- Stevens Township, Minnesota Location within the state of Minnesota Stevens Township, Minnesota Stevens Township, Minnesota (the United States)
- Coordinates: 45°26′54″N 96°11′24″W﻿ / ﻿45.44833°N 96.19000°W
- Country: United States
- State: Minnesota
- County: Stevens

Area
- • Total: 36.0 sq mi (93.2 km^{2})
- • Land: 35.8 sq mi (92.6 km^{2})
- • Water: 0.19 sq mi (0.5 km^{2})
- Elevation: 1,119 ft (341 m)

Population (2000)
- • Total: 82
- • Density: 2.3/sq mi (0.9/km^{2})
- Time zone: UTC-6 (Central (CST))
- • Summer (DST): UTC-5 (CDT)
- FIPS code: 27-62752
- GNIS feature ID: 0665708

= Stevens Township, Stevens County, Minnesota =

Stevens Township is a township in Stevens County, Minnesota, United States. The population was 67 at the 2020 census.

Stevens Township took its name from Stevens County.

==Geography==
According to the United States Census Bureau, the township has a total area of 36.0 square miles (93.2 km^{2}), of which 35.8 square miles (92.6 km^{2}) is land and 0.2 square mile (0.5 km^{2}) (0.58%) is water.

==Demographics==
As of the census of 2000, there were 82 people, 32 households, and 23 families residing in the township. The population density was 2.3 people per square mile (0.9/km^{2}). There were 37 housing units at an average density of 1.0/sq mi (0.4/km^{2}). The racial makeup of the township was 91.46% White, and 8.54% from two or more races.

There were 32 households, out of which 25.0% had children under the age of 18 living with them, 62.5% were married couples living together, 3.1% had a female householder with no husband present, and 28.1% were non-families. 18.8% of all households were made up of individuals, and 9.4% had someone living alone who was 65 years of age or older. The average household size was 2.56 and the average family size was 3.04.
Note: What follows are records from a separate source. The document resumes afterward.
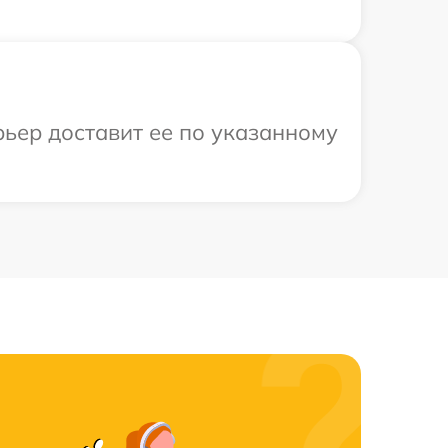
рьер доставит ее по указанному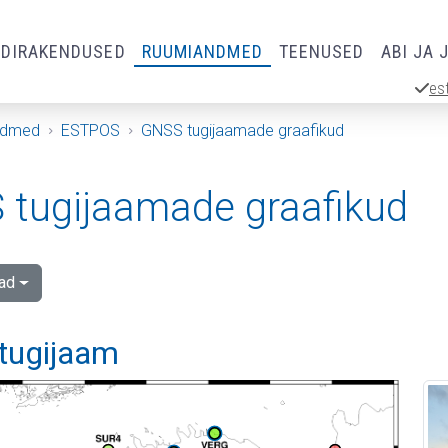
RDIRAKENDUSED
RUUMIANDMED
TEENUSED
ABI JA 
es
ndmed
ESTPOS
GNSS tugijaamade graafikud
tugijaamade graafikud
ad
 tugijaam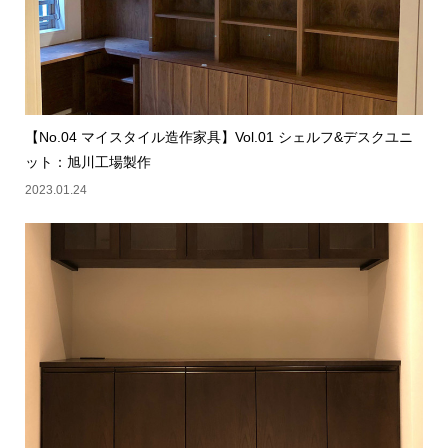
【No.04 マイスタイル造作家具】Vol.01 シェルフ&デスクユニ
ット：旭川工場製作
2023.01.24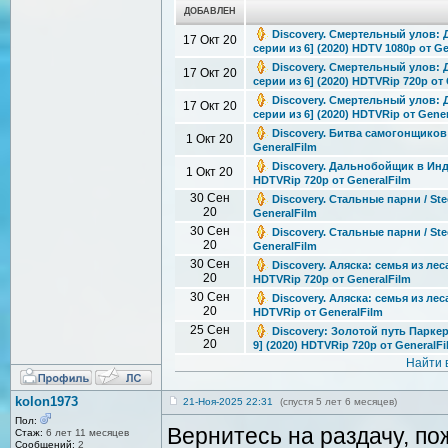
ДОБАВЛЕН
Discovery. Смертельный улов: До
17 Окт 20
серии из 6] (2020) HDTV 1080p от G
Discovery. Смертельный улов: До
17 Окт 20
серии из 6] (2020) HDTVRip 720p от
Discovery. Смертельный улов: До
17 Окт 20
серии из 6] (2020) HDTVRip от Gene
Discovery. Битва самогонщиков / 
1 Окт 20
GeneralFilm
Discovery. Дальнобойщик в Индо
1 Окт 20
HDTVRip 720p от GeneralFilm
30 Сен
Discovery. Стальные парни / Ste
20
GeneralFilm
30 Сен
Discovery. Стальные парни / Ste
20
GeneralFilm
30 Сен
Discovery. Аляска: семья из леса
20
HDTVRip 720p от GeneralFilm
30 Сен
Discovery. Аляска: семья из леса
20
HDTVRip от GeneralFilm
25 Сен
Discovery: Золотой путь Паркера
20
9] (2020) HDTVRip 720p от GeneralF
Найти 
kolon1973
21-Ноя-2025 22:31
(спустя 5 лет 6 месяцев)
Пол:
Вернитесь на раздачу, по
Стаж:
6 лет 11 месяцев
Сообщений:
2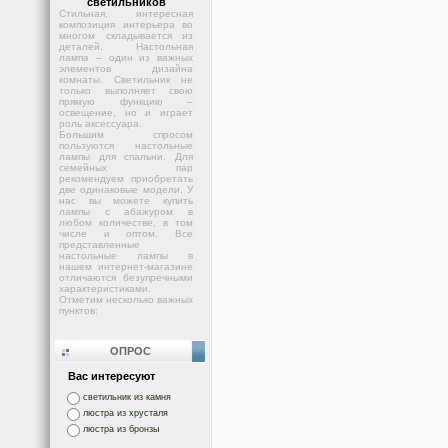
светильников
Стильная, интересная
композиция интерьера во
многом складывается из
деталей. Настольная
лампа – один из важных
элементов дизайна
комнаты. Светильник не
только выполняет свою
прямую функцию –
освещение, но и играет
роль аксессуара.
Большим спросом
пользуются настольные
лампы для спальни. Для
семейных пар
рекомендуем приобретать
две одинаковые модели. У
нас вы можете купить
лампы с абажуром в
любом количестве, в том
числе и оптом. Все
представленные
настольные лампы в
нашем интернет-магазине
отличаются безупречными
характеристиками.
Отметим несколько важных
пунктов:
ОПРОС
Вас интересуют
светильник из камня
люстра из хрусталя
люстра из бронзы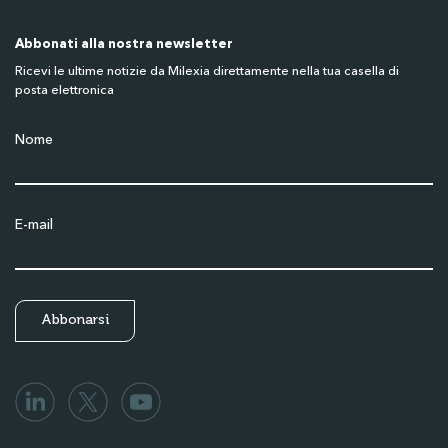
Abbonati alla nostra newsletter
Ricevi le ultime notizie da Milexia direttamente nella tua casella di
posta elettronica
Nome
E-mail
In the township the population was spread out, with 24.4% under the age of 18, 3.7% from 18 to 24, 24.4% from 25 to 44, 36.6% from 45 to 64, and 11.0% who were 65 years of age or older. The median age was 43 years. For every 100 females, there were 134.3 males. For every 100 females age 18 and over, there were 113.8 males.
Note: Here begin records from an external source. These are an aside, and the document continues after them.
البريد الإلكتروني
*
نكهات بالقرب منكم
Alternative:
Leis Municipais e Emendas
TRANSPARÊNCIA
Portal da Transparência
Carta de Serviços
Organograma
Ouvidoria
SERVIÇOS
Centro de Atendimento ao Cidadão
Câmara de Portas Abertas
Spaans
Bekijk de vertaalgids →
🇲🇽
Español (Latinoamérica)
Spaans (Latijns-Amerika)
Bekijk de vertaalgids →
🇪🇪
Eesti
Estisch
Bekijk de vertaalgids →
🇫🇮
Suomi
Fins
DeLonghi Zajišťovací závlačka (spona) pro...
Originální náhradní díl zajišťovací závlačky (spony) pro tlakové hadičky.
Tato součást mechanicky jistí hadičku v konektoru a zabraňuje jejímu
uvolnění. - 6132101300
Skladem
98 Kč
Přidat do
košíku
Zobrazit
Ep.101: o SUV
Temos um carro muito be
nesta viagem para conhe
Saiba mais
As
The median income for a household in the township was $35,938, and the median income for a family was $37,188. Males had a median income of $17,750 versus $13,750 for females. The per capita income for the township was $14,798. There were 21.1% of families and 40.0% of the population living below the poverty line, including 100.0% of under eighteens and none of those over 64.